I know many other moms who've experienced similar symptoms. Anne wondered if it was just "first time momness". Maybe for some, but in my case I am sure I could have benefited from some sort of medication.

Perhaps this thing is PPD, or perhaps it's something else. Something they'll come up with a clever name for in the future. If you have experienced something similar, would you describe it as depression, anxiety, or something else?

7 comments:

Erin said...

I had serious anxiety. I mean, I got up too, and took care of the baby, and generally got by. But I was a wreck. A total wreck. A lot of it was, like you, related to anxiety about sleep deprivation. And much was just due to feeling totally incompetant and lacking any confidence. It take a while to find your Mommy Legs, and feel like which you may not be perfect, you're doing okay as a parent.

Thanks for being so honest about it & about deciding to take Vitamin Z. I think it takes much strength and humility to decide that you need to go an extra step to feel better, for yourself & your family.

Swistle said...

I wish there were blood tests for diagnosing it. They're always saying, "Certain amounts of Feeling X is normal, but above that is not normal," but it's impossible to tell in the mid-range whether something is "the usual" or not. This is my fourth time through the post-partum stage, and I've come up with this gauge: If I feel bad A LOT, I'm calling the doctor. If I feel mostly good, with temporary spikes of bad, I assume that's normal for the hormones and the circumstances.

Swistle said...

And I don't mean "A LOT" as in "a freakish and obvious amount of the time," I mean it like, "I am feeling bad, and it seems like I'm feeling bad too much."

Katie said...

Hi! I found you from Swistle and MoMommy. I love this post. It is so true. I was/am a complete freak about how many hours my baby slept. Always tallying, always calculating, always complaining about it. I think I was struck with PPD around 11 months post partum. It was also winter in Alaska, so it might have been that. I could function and I could fake it, but I was a wreck. I was in total denial about it. When I look back, though, I realize I must have been depressed.

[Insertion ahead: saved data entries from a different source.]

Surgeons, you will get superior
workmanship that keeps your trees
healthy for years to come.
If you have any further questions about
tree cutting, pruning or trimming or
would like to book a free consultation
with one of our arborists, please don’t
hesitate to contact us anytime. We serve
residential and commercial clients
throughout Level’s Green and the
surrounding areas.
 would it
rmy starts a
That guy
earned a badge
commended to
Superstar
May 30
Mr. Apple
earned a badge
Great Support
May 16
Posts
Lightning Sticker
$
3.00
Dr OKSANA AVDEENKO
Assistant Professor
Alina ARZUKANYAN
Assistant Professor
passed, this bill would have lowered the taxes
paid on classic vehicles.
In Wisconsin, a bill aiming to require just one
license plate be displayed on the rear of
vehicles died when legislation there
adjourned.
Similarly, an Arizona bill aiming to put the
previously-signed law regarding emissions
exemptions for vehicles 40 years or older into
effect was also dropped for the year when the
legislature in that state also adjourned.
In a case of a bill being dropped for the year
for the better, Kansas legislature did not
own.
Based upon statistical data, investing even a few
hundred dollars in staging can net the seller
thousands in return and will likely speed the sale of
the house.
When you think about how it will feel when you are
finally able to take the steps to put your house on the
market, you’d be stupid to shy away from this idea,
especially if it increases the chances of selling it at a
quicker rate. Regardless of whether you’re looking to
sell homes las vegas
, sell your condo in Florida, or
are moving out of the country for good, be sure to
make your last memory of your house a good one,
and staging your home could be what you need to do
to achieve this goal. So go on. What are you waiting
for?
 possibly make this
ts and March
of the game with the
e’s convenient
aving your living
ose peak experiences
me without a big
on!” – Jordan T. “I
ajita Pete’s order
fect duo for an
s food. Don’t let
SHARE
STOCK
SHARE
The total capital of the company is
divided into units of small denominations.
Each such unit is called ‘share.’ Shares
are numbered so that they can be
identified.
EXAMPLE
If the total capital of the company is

Life is much better now, but now I'm thinking about getting pregnant again and it terrifies me!

moosh in indy. said...

I call it motherhood.

justme said...

with my first i would call it the baby blues (now), but while i was going thru it i probably thought it wsa worse, i recall by 3 months i was getting into a groove and feeling ok. however with my second, who had colic, it was not just baby blues. i went and talked with someone b/c i was going out of mind. she is 10 months and i look back, and believe it was depression. i still feel like i am not in the best place, but slowly creeping out.

2Forgetful said...

PPD is way more common with mothers of multiples because the hormone drop is twice as much with twins. (And more if you have triplets, quads, etc.) Add the whole "two babies are three times the work" thing and it shouldn't be a surprise.

I had a lot of emotional stuff tied in with my inability to breastfeed. Once we visited a lactation consultant (and I was several weeks post partum) I stopped crying at every feeding. It was a rough couple of weeks and I wish I had been more informed. Of course, it was also my first pregnancy and I had nothing to compare it to.